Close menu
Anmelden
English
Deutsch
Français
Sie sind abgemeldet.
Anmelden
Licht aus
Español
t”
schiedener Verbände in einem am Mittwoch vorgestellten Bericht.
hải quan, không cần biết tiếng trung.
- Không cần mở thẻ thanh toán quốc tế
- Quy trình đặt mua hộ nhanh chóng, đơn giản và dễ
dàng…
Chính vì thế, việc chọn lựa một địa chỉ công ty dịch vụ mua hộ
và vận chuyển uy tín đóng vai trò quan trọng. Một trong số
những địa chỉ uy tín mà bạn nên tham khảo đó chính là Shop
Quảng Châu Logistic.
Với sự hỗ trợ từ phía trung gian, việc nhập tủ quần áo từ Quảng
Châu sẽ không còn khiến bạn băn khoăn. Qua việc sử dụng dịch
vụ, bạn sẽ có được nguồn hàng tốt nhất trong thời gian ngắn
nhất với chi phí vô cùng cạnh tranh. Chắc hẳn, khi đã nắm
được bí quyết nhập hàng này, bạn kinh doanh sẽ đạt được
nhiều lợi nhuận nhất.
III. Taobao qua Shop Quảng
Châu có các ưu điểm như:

********************

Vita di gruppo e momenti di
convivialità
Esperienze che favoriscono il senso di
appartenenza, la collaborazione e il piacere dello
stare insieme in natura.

********************

Assignment: Look through the data above and return exactly the lines from the one that contains "Quảng Châu Logistic." to the one that contains "Châu có các", inclusive, with nothing else.

Exercise result:
Quảng Châu Logistic.
Với sự hỗ trợ từ phía trung gian, việc nhập tủ quần áo từ Quảng
Châu sẽ không còn khiến bạn băn khoăn. Qua việc sử dụng dịch
vụ, bạn sẽ có được nguồn hàng tốt nhất trong thời gian ngắn
nhất với chi phí vô cùng cạnh tranh. Chắc hẳn, khi đã nắm
được bí quyết nhập hàng này, bạn kinh doanh sẽ đạt được
nhiều lợi nhuận nhất.
III. Taobao qua Shop Quảng
Châu có các ưu điểm như:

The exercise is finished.